(Beginning of DATA EXCERPTS)

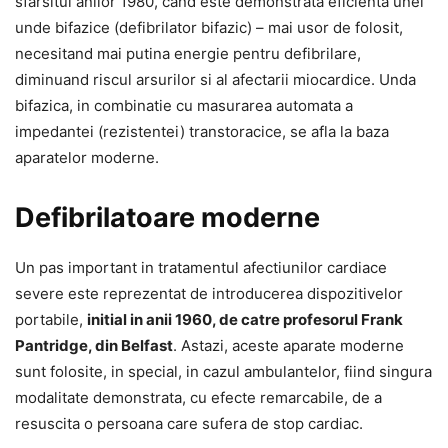
sfarsitul anilor 1980, cand este demonstrata eficienta unei
unde bifazice (defibrilator bifazic) – mai usor de folosit,
necesitand mai putina energie pentru defibrilare,
diminuand riscul arsurilor si al afectarii miocardice. Unda
bifazica, in combinatie cu masurarea automata a
impedantei (rezistentei) transtoracice, se afla la baza
aparatelor moderne.
Defibrilatoare moderne
Un pas important in tratamentul afectiunilor cardiace
severe este reprezentat de introducerea dispozitivelor
portabile,
initial in anii 1960, de catre profesorul Frank
Pantridge, din Belfast
. Astazi, aceste aparate moderne
sunt folosite, in special, in cazul ambulantelor, fiind singura
modalitate demonstrata, cu efecte remarcabile, de a
resuscita o persoana care sufera de stop cardiac.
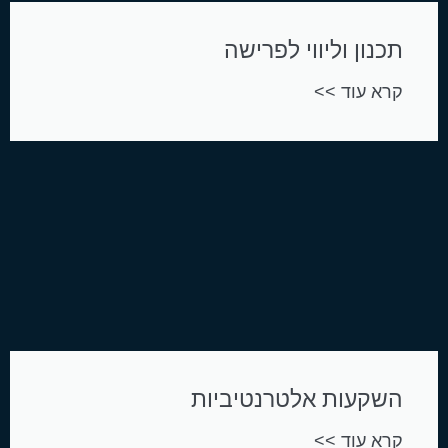
תכנון וליווי לפרישה
קרא עוד >>
השקעות אלטרנטיביות
קרא עוד >>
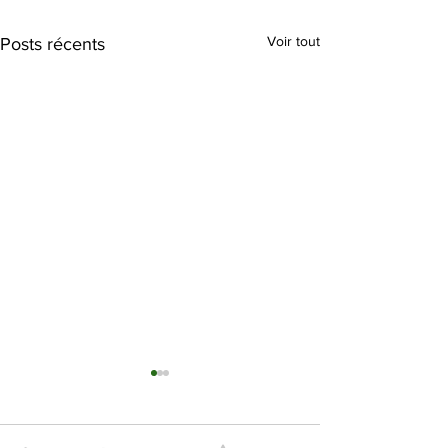
Voir tout
Posts récents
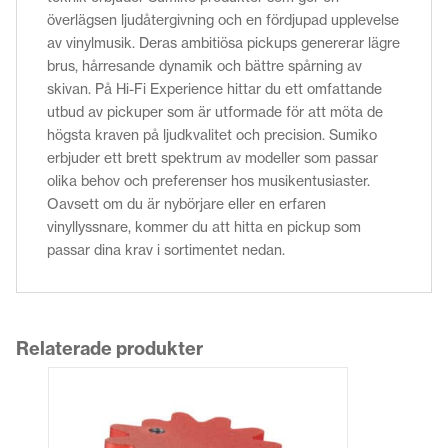
överlägsen ljudåtergivning och en fördjupad upplevelse
av vinylmusik. Deras ambitiösa pickups genererar lägre
brus, hårresande dynamik och bättre spårning av
skivan. På Hi-Fi Experience hittar du ett omfattande
utbud av pickuper som är utformade för att möta de
högsta kraven på ljudkvalitet och precision. Sumiko
erbjuder ett brett spektrum av modeller som passar
olika behov och preferenser hos musikentusiaster.
Oavsett om du är nybörjare eller en erfaren
vinyllyssnare, kommer du att hitta en pickup som
passar dina krav i sortimentet nedan.
Relaterade produkter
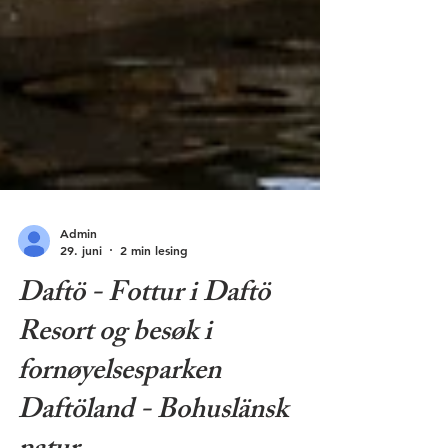
Admin
29. juni
2 min lesing
Daftö - Fottur i Daftö
Resort og besøk i
fornøyelsesparken
Daftöland - Bohuslänsk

(End of DATA EXCERPTS)

# [WHAT TO WORK ON]
Write out the data above exactly, minus any images.

# [RESPONSE AREA]
sfarsitul anilor 1980, cand este demonstrata eficienta unei
unde bifazice (defibrilator bifazic) – mai usor de folosit,
necesitand mai putina energie pentru defibrilare,
diminuand riscul arsurilor si al afectarii miocardice. Unda
bifazica, in combinatie cu masurarea automata a
impedantei (rezistentei) transtoracice, se afla la baza
aparatelor moderne.
Defibrilatoare moderne
Un pas important in tratamentul afectiunilor cardiace
severe este reprezentat de introducerea dispozitivelor
portabile,
initial in anii 1960, de catre profesorul Frank
Pantridge, din Belfast
. Astazi, aceste aparate moderne
sunt folosite, in special, in cazul ambulantelor, fiind singura
modalitate demonstrata, cu efecte remarcabile, de a
resuscita o persoana care sufera de stop cardiac.
תכנון וליווי לפרישה
קרא עוד >>
השקעות אלטרנטיביות
קרא עוד >>
Voir tout
Posts récents
överlägsen ljudåtergivning och en fördjupad upplevelse
av vinylmusik. Deras ambitiösa pickups genererar lägre
brus, hårresande dynamik och bättre spårning av
skivan. På Hi-Fi Experience hittar du ett omfattande
utbud av pickuper som är utformade för att möta de
högsta kraven på ljudkvalitet och precision. Sumiko
erbjuder ett brett spektrum av modeller som passar
olika behov och preferenser hos musikentusiaster.
Oavsett om du är nybörjare eller en erfaren
vinyllyssnare, kommer du att hitta en pickup som
passar dina krav i sortimentet nedan.
Relaterade produkter
Admin
29. juni
2 min lesing
Daftö - Fottur i Daftö
Resort og besøk i
fornøyelsesparken
Daftöland - Bohuslänsk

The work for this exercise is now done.